La siguiente semana Miguel aparece con una gorra azul con la marca de una empresa en letras rojas con relieve, se sienta en un extremo y bastante lejos de la mesa del profesor, el cual, irritado, le pide que se quite la gorra. Miguel responde que le deje quedársela, a lo que el profesor, enfadado, le ordena que se la quite. Miguel obedece y muestra trasquilones entre el pelo corto.

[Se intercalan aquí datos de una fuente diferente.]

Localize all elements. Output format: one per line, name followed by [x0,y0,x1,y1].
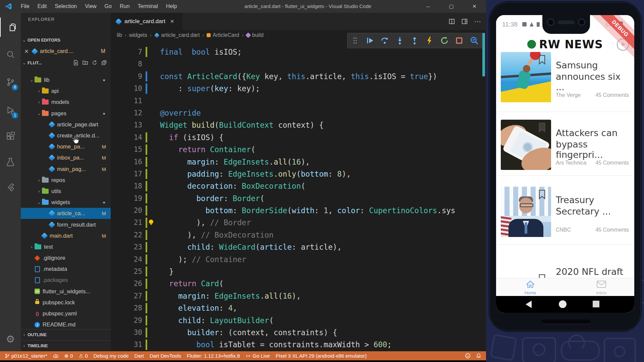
timeline-section[interactable]: ›TIMELINE [21,340,111,351]
status-pixel-3-xl-api-29-android-x86-emulator-[interactable]: Pixel 3 XL API 29 (android-x86 emulator) [276,353,367,359]
open-editor-item[interactable]: ✕ article_card.... M [21,46,111,56]
tree-item-pages[interactable]: ⌄pages● [21,108,111,119]
tree-item-models[interactable]: ›models [21,97,111,108]
more-actions-icon[interactable]: ⋯ [474,17,481,25]
close-editor-icon[interactable]: ✕ [21,48,32,55]
menu-edit[interactable]: Edit [34,0,51,13]
tree-item--packages[interactable]: .packages [21,275,111,286]
status-debug-my-code[interactable]: Debug my code [93,353,128,359]
new-folder-icon[interactable] [83,60,88,65]
tree-item-main-dart[interactable]: main.dartM [21,230,111,241]
code-line-17: 17 padding: EdgeInsets.only(bottom: 8), [111,168,482,180]
menu-run[interactable]: Run [116,0,133,13]
debug-inspect-icon[interactable] [468,35,480,47]
code-line-12: 12@override [111,107,482,119]
tree-item-main-pag-[interactable]: main_pag...M [21,164,111,175]
tree-item-form-result-dart[interactable]: form_result.dart [21,219,111,230]
android-back-button[interactable] [526,301,532,308]
bookmark-icon[interactable] [538,122,546,132]
maximize-button[interactable]: ▢ [440,0,463,13]
menu-view[interactable]: View [81,0,100,13]
status-0[interactable]: ⊗0 [64,353,73,359]
dart-file-icon [49,166,55,172]
minimize-button[interactable]: ─ [417,0,440,13]
tree-item-article-ca-[interactable]: article_ca...M [21,208,111,219]
collapse-all-icon[interactable] [101,60,107,65]
tree-item-flutter-ui-widgets-[interactable]: <>flutter_ui_widgets... [21,286,111,297]
source-control-icon[interactable]: 6 [0,72,21,92]
close-button[interactable]: ✕ [463,0,486,13]
status-0[interactable]: ⚠0 [79,353,88,359]
settings-gear-icon[interactable]: ⚙ [0,329,21,349]
toggle-layout-icon[interactable] [462,18,468,24]
flutter-icon[interactable] [0,178,21,197]
tree-item-create-article-d-[interactable]: create_article.d... [21,130,111,141]
menu-help[interactable]: Help [162,0,181,13]
tree-item-repos[interactable]: ›repos [21,175,111,186]
nav-home[interactable]: Home [517,280,544,295]
breadcrumb-ArticleCard[interactable]: ArticleCard [207,32,239,38]
status-p01e12-starter-[interactable]: p01e12_starter* [5,353,47,359]
debug-step-into-icon[interactable] [394,35,406,47]
debug-continue-icon[interactable] [364,35,376,47]
run-debug-icon[interactable]: 1 [0,101,21,120]
bookmark-icon[interactable] [538,189,546,199]
split-editor-icon[interactable] [449,18,455,24]
breadcrumb-widgets[interactable]: widgets [129,32,147,38]
tree-item-home-pa-[interactable]: home_pa...M [21,141,111,152]
tree-item-README-md[interactable]: iREADME.md [21,319,111,330]
tree-item-utils[interactable]: ›utils [21,186,111,197]
tree-item-article-page-dart[interactable]: article_page.dart [21,119,111,130]
status-cloud[interactable] [53,353,59,359]
debug-stop-icon[interactable] [453,35,465,47]
close-tab-icon[interactable]: ✕ [170,18,174,24]
menu-go[interactable]: Go [101,0,116,13]
test-beaker-icon[interactable] [0,152,21,172]
breadcrumb-build[interactable]: build [246,32,264,38]
tree-item-test[interactable]: ›test [21,241,111,252]
list-divider [497,244,633,245]
breadcrumb-lib[interactable]: lib [117,32,122,38]
refresh-icon[interactable] [92,60,97,65]
tree-item--gitignore[interactable]: .gitignore [21,252,111,263]
status-feedback-icon[interactable] [465,353,471,359]
menu-file[interactable]: File [17,0,34,13]
project-folder-header[interactable]: ⌄FLUT... [21,58,111,68]
article-card[interactable]: TreasurySecretary ...CNBC45 Comments [496,187,634,246]
android-recents-button[interactable] [593,301,599,307]
explorer-icon[interactable] [0,17,21,37]
bookmark-icon[interactable] [538,55,546,65]
tree-item-widgets[interactable]: ⌄widgets● [21,197,111,208]
extensions-icon[interactable] [0,127,21,146]
tab-article-card[interactable]: article_card.dart ✕ [111,13,182,30]
article-card[interactable]: Samsungannounces six ...The Verge45 Comm… [496,52,634,112]
open-editors-header[interactable]: ⌄OPEN EDITORS [21,35,111,45]
menu-terminal[interactable]: Terminal [133,0,162,13]
tree-item-lib[interactable]: ⌄lib● [21,74,111,85]
lightbulb-icon[interactable] [149,220,153,224]
android-home-button[interactable] [559,300,567,308]
status-dart[interactable]: Dart [135,353,144,359]
debug-grip-icon[interactable] [349,35,361,47]
debug-step-over-icon[interactable] [379,35,391,47]
outline-section[interactable]: ›OUTLINE [21,329,111,340]
breadcrumb-article_card.dart[interactable]: article_card.dart [154,32,200,38]
article-card[interactable]: Attackers canbypass fingerpri...Ars Tech… [496,120,634,179]
tree-item-inbox-pa-[interactable]: inbox_pa...M [21,152,111,163]
new-file-icon[interactable] [73,60,78,65]
debug-step-out-icon[interactable] [409,35,421,47]
status-dart-devtools[interactable]: Dart DevTools [150,353,181,359]
debug-restart-icon[interactable] [438,35,450,47]
tree-item-pubspec-yaml[interactable]: {}pubspec.yaml [21,308,111,319]
nav-inbox[interactable]: Inbox [588,280,615,295]
tree-item-api[interactable]: ›api [21,85,111,97]
debug-hot-reload-icon[interactable] [423,35,435,47]
status-flutter-1-12-13-hotfix-8[interactable]: Flutter: 1.12.13+hotfix.8 [187,353,240,359]
tree-item-pubspec-lock[interactable]: pubspec.lock [21,297,111,308]
status-go-live[interactable]: Go Live [246,353,270,359]
menu-selection[interactable]: Selection [51,0,81,13]
tree-item--metadata[interactable]: .metadata [21,263,111,275]
status-bell-icon[interactable] [476,353,481,359]
code-editor[interactable]: 7final bool isIOS;89const ArticleCard({K… [111,46,482,351]
search-icon[interactable] [0,45,21,64]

La siguiente semana Miguel aparece con un pañuelo en la cabeza bajo el cual se aprecia que no hay pelo. Apenas tiene tampoco cejas ni pestañas. Las ojeras son terribles y se le empiezan a marcar los huesos en las mejillas. Cuando la gente le pregunta que qué le pasa contesta que nada y cuando le preguntan si está bien, sonríe y dice que sí. A lo largo de los meses se ve que ha adelgazado mucho y que no tiene fuerzas. Se sienta cerca de la puerta y a veces sale corriendo fuera, llega a hacerlo tres veces en una misma clase, nadie se atreve a preguntarle por qué, el profesor no se atreve a decirle nada. Un día, justo antes de empezar la clase, Miguel, pidiéndole la palabra al profesor, comunica a sus compañeros que en las próximas semanas estará muy ocupado por las mañanas y que si alguien se puede hacer cargo del puesto de delegado, son muchas las manos que se levantan, Miguel sonríe, les da las gracias y corre al baño, en éste, Miguel sonríe.

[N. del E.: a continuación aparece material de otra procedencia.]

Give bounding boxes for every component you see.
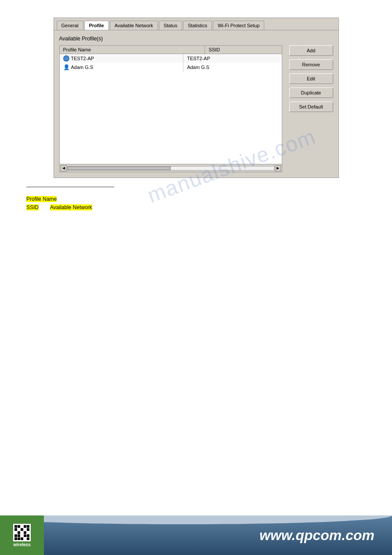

Un día acude a una tutoría y le hace al profesor preguntas sobre cuestiones básicas de la signatura, le pide perdón por ello diciéndole que últimamente le cuesta mucho estudiar. El profesor al final se atreve a preguntarle si está bien y él contesta que prefiere no contestar. Finalmente Miguel desaparece durante las últimas tres semanas del curso y solo se le vuelve a ver en los exámenes, los cuales se le dan francamente mal.

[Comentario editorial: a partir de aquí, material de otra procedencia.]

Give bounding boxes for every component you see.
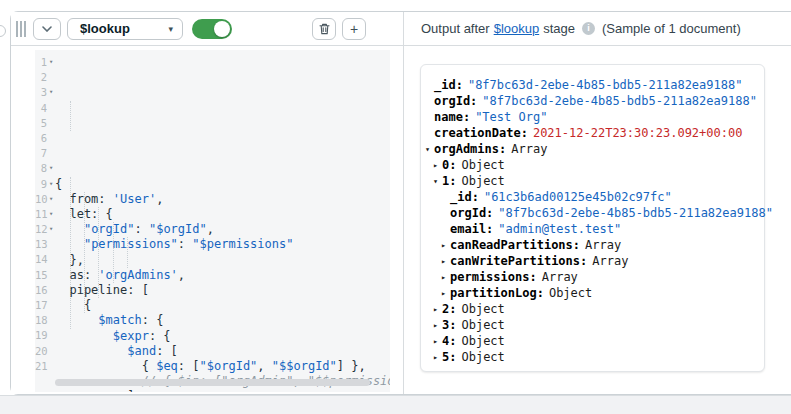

Un día Miguel se despierta, mira el reloj y ve que son las dos de la tarde. Se levanta despacio, enciende el ordenador y ve que le han puesto las mejores calificaciones que ha tenido nunca. Sonríe mientras mordisquea una tableta energética y se pregunta si se supone que para el curso que viene tiene que estar muerto o si puede gritar con los brazos abiertos que se ha curado. Ha mentido a todo el mundo sin abrir la boca, les ha quitado credibilidad a quienes sí puedan estar enfermos. Vuelve a contemplar las notas, le da otro mordisco a la tableta y sonríe Miguel.